For instance, according to a recent meta-analysis published in JAMA, Black and Asian people were underrepresented in COVID-19 vaccine trials, while women were underrepresented in trials for treating the virus.
Another example is kidney disease.
Despite renal disease disproportionately affecting Black Americans – 1 in 3, or 33% according to the American Kidney Fund – only 1 in 10 participants in kidney trials are Black. Similarly, Hispanics are nearly 1.5 times more likely to have kidney failure compared to non-Hispanics, but only about 1 in 10 clinical trial participants are Hispanic, while nearly 7 in 10 participants are non-Hispanic.
Why it Matters
The lack of diversity in trials goes well beyond optics, as the FDA made clear in its April guidance. Racial and ethnic minorities are often more likely to develop certain diseases despite being disproportionately left out of the trials that study those very diseases.
Variations in skin pigmentation, for example, can affect the performance of certain devices, such as pulse oximeters, which means different skin tones should be considered during trials.

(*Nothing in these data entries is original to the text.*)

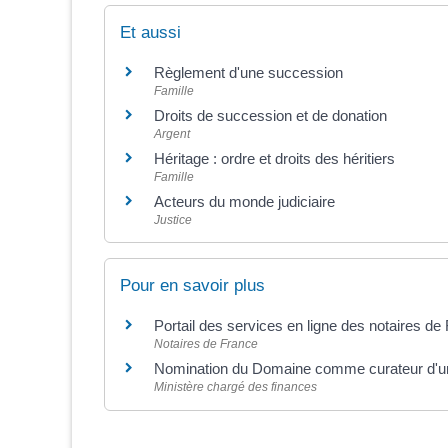
Et aussi
Règlement d'une succession
Famille
Droits de succession et de donation
Argent
Héritage : ordre et droits des héritiers
Famille
Acteurs du monde judiciaire
Justice
Pour en savoir plus
Portail des services en ligne des notaires d
Notaires de France
Nomination du Domaine comme curateur d'
Ministère chargé des finances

And while inclusion for all subgroups for a given trial may not be necessary, Siddiqui said that in some cases safety concerns and efficacy in a particular subgroup may differ from the broader population.
“If the incidence and prevalence of the disease in the population is known, that can be used as a target for the minimum percentage of individuals from that subgroup,” he explained.

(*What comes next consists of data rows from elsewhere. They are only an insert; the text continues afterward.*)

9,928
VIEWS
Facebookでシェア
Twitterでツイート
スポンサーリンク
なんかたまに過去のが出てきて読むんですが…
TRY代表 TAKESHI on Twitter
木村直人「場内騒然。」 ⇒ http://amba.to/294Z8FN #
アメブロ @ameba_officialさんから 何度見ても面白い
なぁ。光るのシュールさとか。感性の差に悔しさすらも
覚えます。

Siddiqui also noted that underrepresented groups can also include non-demographic groups, such as those with certain comorbidities.
Siddiqui expects clinical trial sponsors to embrace the new FDORA requirement, as they understand the need for more diverse research subjects and have already taken steps in that direction. For example, Siddiqui pointed to a set of principles for conducting clinical trials released in 2020 by PhRMA, which represents biopharmaceutical research companies. Those principles include a “commitment to enhancing diversity in clinical trial participation.”
“I think sponsors will appreciate that the statute and the guidance will hold sponsors accountable to their own recruitment goals,” he said, adding that it would be impractical for the FDA to hold all sponsors to a single standard due to the uniqueness of individual trials.
But moving the needle toward more diverse cohorts in trials is not just about recruiting more participants from traditionally underrepresented groups, Siddiqui said. There are larger issues at play, such as access to research institutions, socioeconomic and educational status, and stigma.
“After many years, NIH-funded research made some progress in increasing inclusion of subgroups in trials,” he said. “It remains to be seen if this guidance will help privately funded trials to make a difference.”